Ambiance très helvétique en ce jeudi 22 septembre sur la Place fédérale à Berne. Le soir même, 220 millions de foyers connectés à TV5 Monde ont eu l’occasion de découvrir la démocratie directe vécue dans sa réalité à la fois toute simple et admirable.
Le décor : une place on ne peut plus conviviale avec son jeu de 26 jets d’eau (autant que de cantons suisses) qui font la joie des bambins qui s’y rafraîchissent en ce temps d’été indien. Juste à côté, sans le moindre cordon de sécurité autour du studio de la SSR, les plus connus des politiciens suisses discutent des enjeux des élections : l’immigration, le secret bancaire et l’Europe en crise.
Directrice générale de TV5 Monde, Marie-Christine Saragosse s’enthousiasme de ce forum à la grecque. « Votre démocratie directe est fascinante. Vous les Suisses êtes trop modestes, car vous avez là un exemple à suivre », souligne-t-elle en ajoutant malicieusement. « TV5 Monde est une chaîne qui met de plus en plus de Suisse dans ses idées ».
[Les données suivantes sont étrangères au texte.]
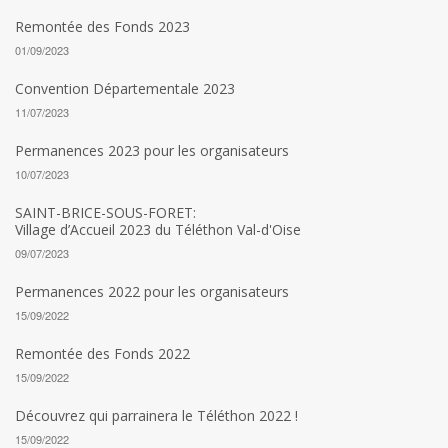
Remontée des Fonds 2023
01/09/2023
Convention Départementale 2023
11/07/2023
Permanences 2023 pour les organisateurs
10/07/2023
SAINT-BRICE-SOUS-FORET:
Village d’Accueil 2023 du Téléthon Val-d'Oise
09/07/2023
Permanences 2022 pour les organisateurs
15/09/2022
Remontée des Fonds 2022
15/09/2022
Découvrez qui parrainera le Téléthon 2022 !
15/09/2022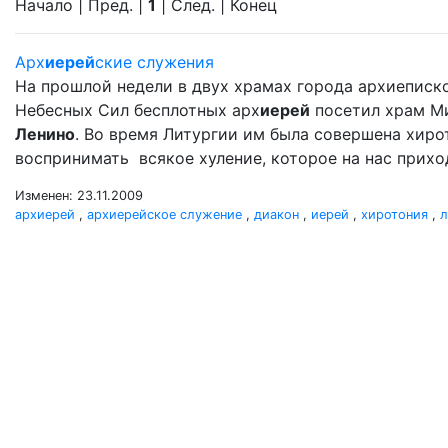
Начало | Пред. |
1
| След. | Конец
Арх
иерей
ские служения
На прошлой недели в двух храмах города архиеписк
Небесных Сил бесплотных арх
иерей
посетил храм М
Ленино
. Во время Литургии им была совершена хир
воспринимать всякое хуление, которое на нас прихо
Изменен: 23.11.2009
архиерей
,
архиерейское служение
,
диакон
,
иерей
,
хиротония
,
л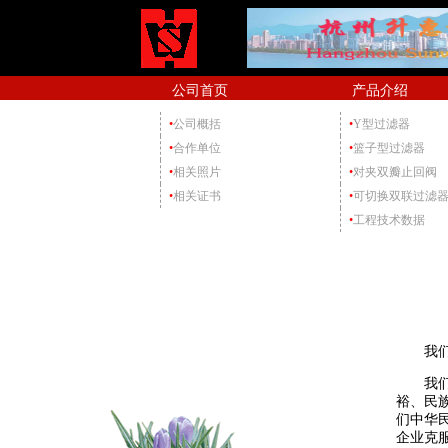
公司首页
产品介绍
•
公司概括
•
Y型过滤器
•
合作单位
•
篮子型过滤器
•
相关照片
•
对夹双瓣止回阀
•
相关证书
•
可切换双联过滤
•
工程技术数据
我们的
我们认
裕、民
们中华
企业克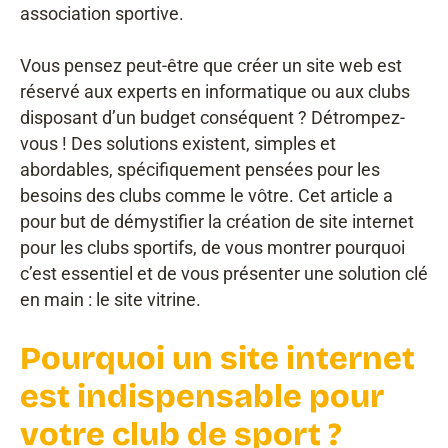
association sportive.
Vous pensez peut-être que créer un site web est
réservé aux experts en informatique ou aux clubs
disposant d’un budget conséquent ? Détrompez-
vous ! Des solutions existent, simples et
abordables, spécifiquement pensées pour les
besoins des clubs comme le vôtre. Cet article a
pour but de démystifier la création de site internet
pour les clubs sportifs, de vous montrer pourquoi
c’est essentiel et de vous présenter une solution clé
en main : le site vitrine.
Pourquoi un site internet
est indispensable pour
votre club de sport ?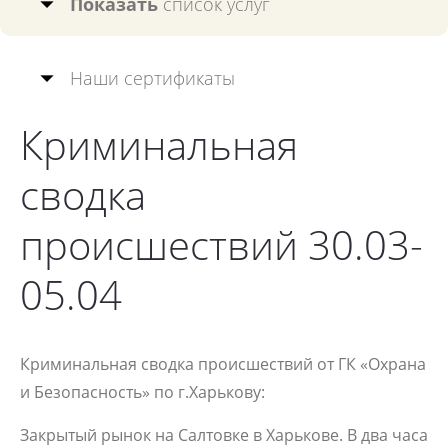
Показать
список услуг
Наши сертификаты
Криминальная
сводка
происшествий 30.03-
05.04
Криминальная сводка происшествий от ГК «Охрана
и Безопасность» по г.Харькову:
Закрытый рынок на Салтовке в Харькове. В два часа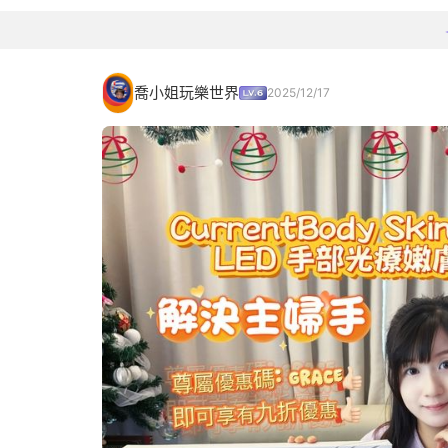
喬小姐玩樂世界
2025/12/17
Le débat est un peu à l’image de cette Suisse qui se porte bien avec son taux de chômage dérisoire de 3% seulement, mais qui a peur de perdre sa grande qualité de vie. Il aborde d’abord la question de l’immigration, présenté comme le grand problème du moment. Pourtant, la Suisse compte 1,7 millions d’étrangers qui participent à la prospérité du pays, comme le remarque le président du PDC Christophe Darbellay, qui tente de remettre l’église au milieu du village.
Frileuse encore, cette Suisse qui s’interroge sur son avenir dans l’Europe. Comme les derniers sondages donnent plus de 80% des gens opposés à l’adhésion de la Suisse à l’Union européenne (UE), la plupart des partis décrivent la voie bilatérale comme la « voie royale », alors que la Suisse n’a plus signé de grands accords bilatéraux depuis sept ans.
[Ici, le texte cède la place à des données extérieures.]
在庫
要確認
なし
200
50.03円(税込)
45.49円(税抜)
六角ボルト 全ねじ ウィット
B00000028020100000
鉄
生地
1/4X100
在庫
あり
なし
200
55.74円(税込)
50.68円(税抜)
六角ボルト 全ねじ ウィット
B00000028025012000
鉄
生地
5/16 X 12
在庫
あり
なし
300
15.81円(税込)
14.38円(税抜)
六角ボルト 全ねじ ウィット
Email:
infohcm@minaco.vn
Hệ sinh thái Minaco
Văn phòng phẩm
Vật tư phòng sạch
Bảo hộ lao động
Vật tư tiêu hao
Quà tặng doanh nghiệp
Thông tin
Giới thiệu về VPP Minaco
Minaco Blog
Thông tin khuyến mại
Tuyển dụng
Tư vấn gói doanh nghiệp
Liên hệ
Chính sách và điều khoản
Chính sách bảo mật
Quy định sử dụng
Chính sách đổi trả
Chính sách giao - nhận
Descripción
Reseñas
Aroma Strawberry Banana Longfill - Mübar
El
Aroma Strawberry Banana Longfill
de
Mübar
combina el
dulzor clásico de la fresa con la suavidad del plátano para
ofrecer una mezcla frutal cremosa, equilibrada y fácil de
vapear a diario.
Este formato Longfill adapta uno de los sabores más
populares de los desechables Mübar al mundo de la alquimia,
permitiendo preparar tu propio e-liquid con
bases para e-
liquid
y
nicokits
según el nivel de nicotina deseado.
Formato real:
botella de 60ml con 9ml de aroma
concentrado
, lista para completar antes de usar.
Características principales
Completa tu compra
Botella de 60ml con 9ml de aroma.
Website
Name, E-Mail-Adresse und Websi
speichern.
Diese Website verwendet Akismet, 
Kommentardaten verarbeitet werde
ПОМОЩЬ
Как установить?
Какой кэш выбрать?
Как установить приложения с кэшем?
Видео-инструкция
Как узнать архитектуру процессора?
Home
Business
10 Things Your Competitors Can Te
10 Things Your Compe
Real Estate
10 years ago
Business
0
L’émission ne pouvait pas ignorer le mythique secret bancaire. Un secret qui n’existe quasiment plus, notamment pour les citoyens de pays influents comme les Etats-Unis, comme l’a titré le matin même le « Tages Anzeiger ». Mais les partis du centre-droit font semblant qu’il a été préservé. « Nous avons sauvé l’essentiel », assure Christophe Darbellay.
Fin du débat. La Suisse reste un pays.